The idea behind the third bullet point above is that there will be no occurrence of $~7~$ consecutive successes if and only if each of the $~14~$ variables is $~\leq 6.$

To enumerate the above problem, I will follow the model in this answer.
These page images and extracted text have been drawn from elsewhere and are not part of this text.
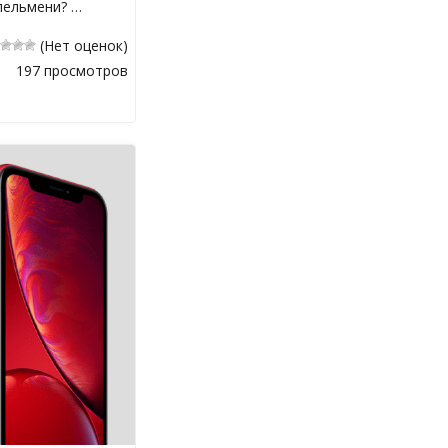
 пельмени? …
(Нет оценок)
197 просмотров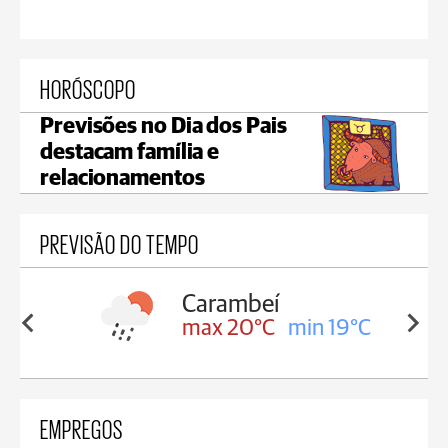
HORÓSCOPO
Previsões no Dia dos Pais
destacam família e
relacionamentos
PREVISÃO DO TEMPO
Carambeí
in 19°C
max 20°C
min 19°C
EMPREGOS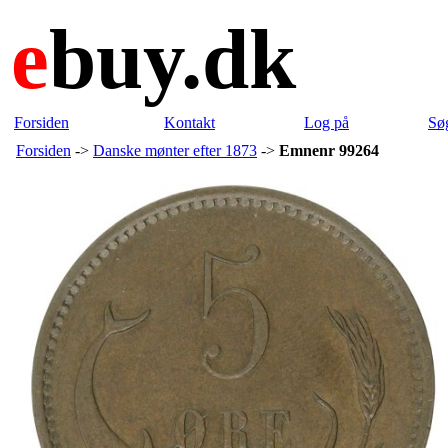
e
buy.dk
Forsiden
Kontakt
Log på
Sø
Forsiden
->
Danske mønter efter 1873
->
Emnenr 99264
Keeping in mind the convention that $\displaystyle \binom{a}{b} = 0 ~: ~a < b,$ you have that

$$f(20,7,7) = \sum_{w=0}^{14} (-1)^w T_w,$$

where

$$T_w = \binom{14}{w} \times \binom{20 - [7w]}{13}.$$

The analysis in the specific case of $~n = 20, r = 7,~$ easily generalizes. The desired computation is

$$\sum_{k=r}^{n} \left\{ ~p^k q^{n-k} \left[ ~\binom{n}{k} - f(n,r,k) ~\right] ~\right\}.$$

Then, $~f(n,r,k)~$ represents the enumeration of the number of solutions to

• $x_1 + x_2 + \cdots + x_{(n+1-k)} = k.$

• $x_1, ~x_2, ~\cdots, ~x_{(n+1-k)} \in \Bbb{Z_{\geq 0}}.$

• $x_1, ~x_2, ~\cdots, ~x_{(n+1-k)} \in \Bbb{Z_{\leq (r-1)}}.$

Then,

$$f(n,r,k) = \sum_{w=0}^{n+1-k} (-1)^w T_w,$$

where

$$T_w = \binom{n+1-k}{w} \times \binom{n - [rw]}{n - k}.$$

Answer 2

Muselli gives the probability of exactly x runs. Regarding your example, you most likely want the probability of at least one run, which is $0.59375$. Muselli's Eqn 13 can also get that by adding $f(1)+f(2)$, but better yet, we can tweak the equation: change $\binom{m}{x}$ to $\binom{m-1}{x-1}$.

Edit: for those without access to the paper cited in the question, Muselli's equation is:

Let $M_n^{(k)}$ be the number of success runs with length $k$ or more in $n$ Bernoulli trials.

$$P(M_n^{(k)}=x)=\sum_{m=x}^{\lfloor\frac{n+1}{k+1}\rfloor}(-1)^{m-x}\binom{m}{x}p^{mk}q^{m-1}\left(\binom{n-mk}{m-1}+q\binom{n-mk}{m}\right)$$

Replacing $\binom{m}{x}$ with $\binom{m-1}{x-1}$ gives $P(M_n^{(k)}\ge x)$ as dictated by the inclusion-exclusion principle.